Rigoletto était une nouvelle production : le processus a donc été long et difficile. Nous avons beaucoup répété. J'ai découvert mon amour pour l’œuvre en 2013 à Aix-en-Provence. Au début, je n'aimais pas le personnage de Gilda. Je pensais être trop théâtrale et trop grande, je ne représente pas assez l'innocence. Mais Robert Carsen m'a prouvé le contraire et m'a montré comment le personnage pouvait être différent, et moi également. Nous avons beaucoup répété, discuté et lu Le Roi s'amuse de Victor Hugo, dont est tiré le livret. C'était une expérience personnellement très enrichissante. À la fin, j'ai connu un énorme succès avec ce rôle. Cet opéra est tellement émouvant, touchant, à chaque phrase ! Je suis donc arrivée à Paris en pensant à tout cela, confiante dans ma capacité à faire une bonne Gilda.
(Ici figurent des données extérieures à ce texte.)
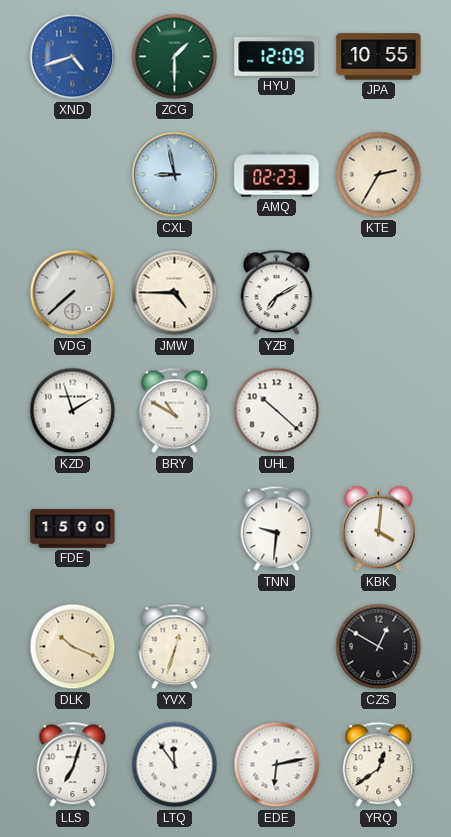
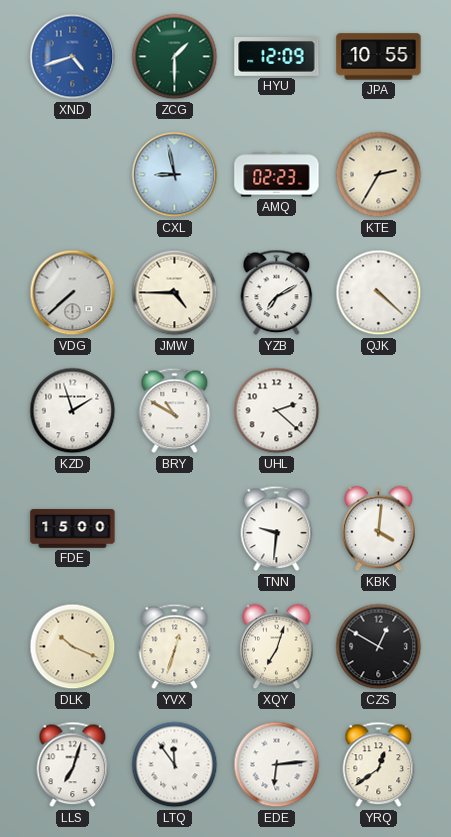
QJK: none -> 4:22
UHL: 10:22 -> 2:22
XQY: none -> 7:03
EDE: 6:13 -> 6:14
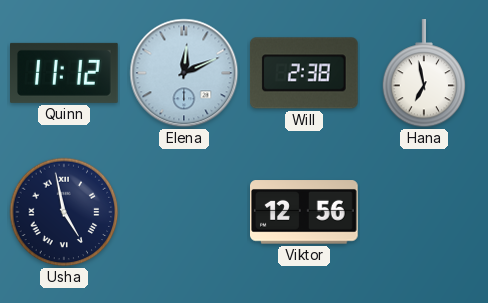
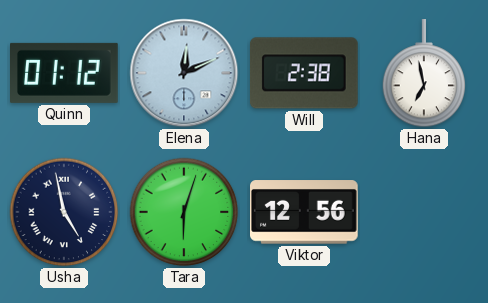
Quinn: 11:12 -> 01:12
Tara: none -> 6:03
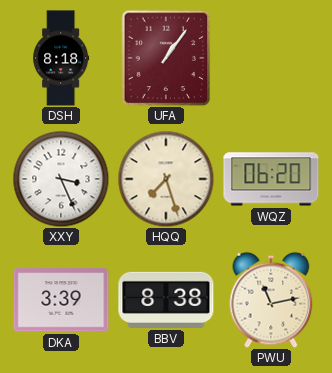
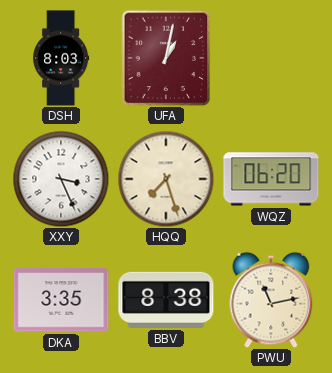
DSH: 8:18 -> 8:03
UFA: 1:06 -> 1:02
DKA: 3:39 -> 3:35
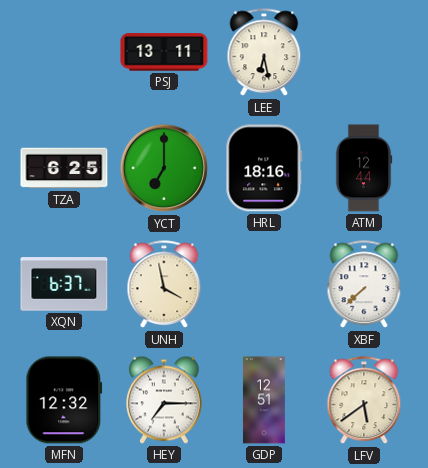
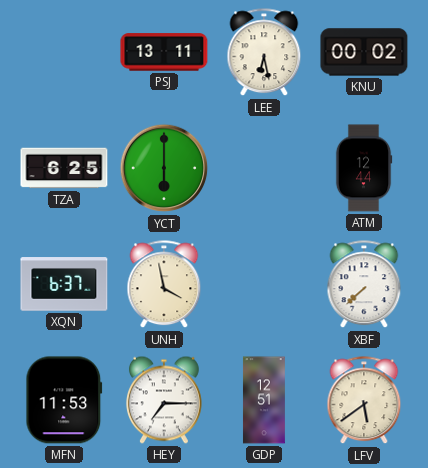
KNU: none -> 00:02
YCT: 7:00 -> 6:00
HRL: 18:16 -> none
MFN: 12:32 -> 11:53
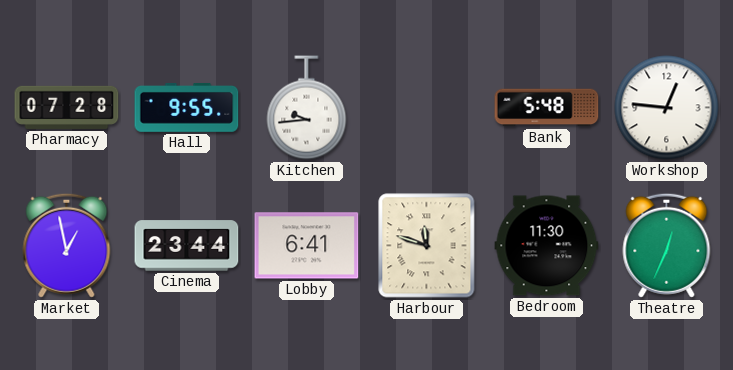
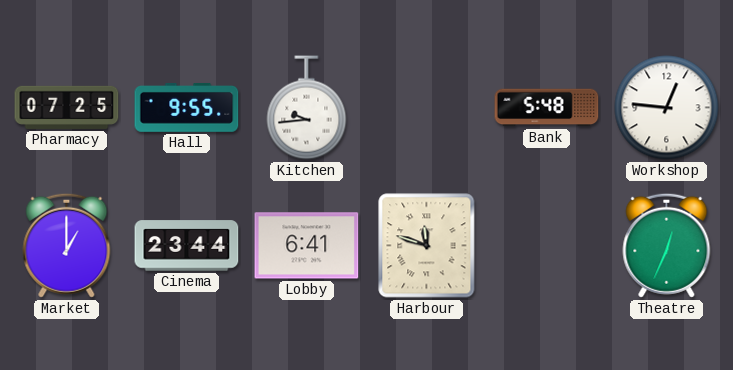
Pharmacy: 07:28 -> 07:25
Market: 12:58 -> 1:00
Bedroom: 11:30 -> none
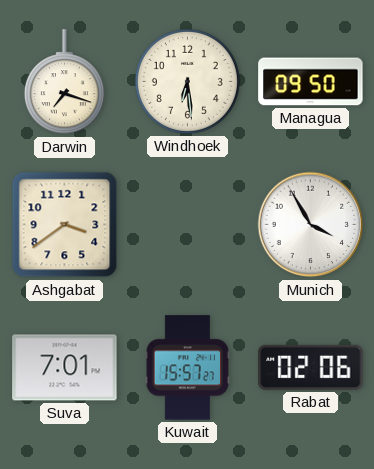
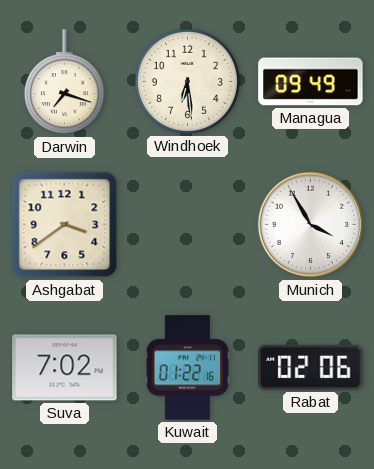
Managua: 09:50 -> 09:49
Suva: 7:01 -> 7:02
Kuwait: 15:57 -> 01:22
La production de Claus Guth à Paris était surréaliste et a connu un grand succès. Puis j'ai fait deux remplacements au pied levé dans La Traviata avec Domingo, et c'était génial. J’ai même été rappelée pour participer à la prochaine Traviata pour 2019.
En repensant à votre carrière, quelles sont les productions dont vous êtes la plus fière ?
Je suis très fière de Rigoletto à Aix-en-Provence et de La Traviata de Calvani à La Scala. J'ai également fait une très bonne production de Roméo et Juliette en Corée mis en scène par Elijah Moshinsky en 2014, et La Traviata à Vienne par Deborah Warner. Ce sont les productions dont je me souviens le plus.
© DR
Comment préparez-vous une nouvelle production d’une œuvre que vous avez déjà chantée ? Est-ce que vous retravaillez la partition ?
Pour La Traviata je n'ai vraiment plus besoin des partitions, mais pour d'autres productions c'est le cas, parce que j'oublie parfois des détails et c'est toujours bien de se rafraîchir la mémoire. Je veux toujours travailler avec de nouveaux metteurs en scène. Je ne veux pas jouer la même Violetta, ce serait bien trop ennuyeux : je l'ai jouée 150 fois. Je veux découvrir de nouvelles choses. Il y a deux ans, je l'ai jouée à Madrid sous la direction de Renato Palumbo. Même s'il a dirigé cette œuvre plus de 200 fois, il a pris du temps pour moi en répétition. J'ai découvert une multitude de choses que je ne connaissais pas, que je n’avais pas remarquées, que je n’avais pas essayées ! C'est tellement stimulant ! Je cherche toujours ce genre de collaboration. Je veux que les chefs et les metteurs en scène m'apprennent quelque chose. J'ai toujours aimé cette approche.
Quelles sont les productions de la saison prochaine que vous voudriez mettre en avant ?
Je pense à ma prise de rôle de Manon à Bilbao, et à la nouvelle production de Lucia di Lammermoor à Oslo au mois de mars. Je retournerai aussi à Vienne avec Don Giovanni, La Traviata et Don Pasquale. Je suis très heureuse parce que Vienne est l'une des villes que je préfère.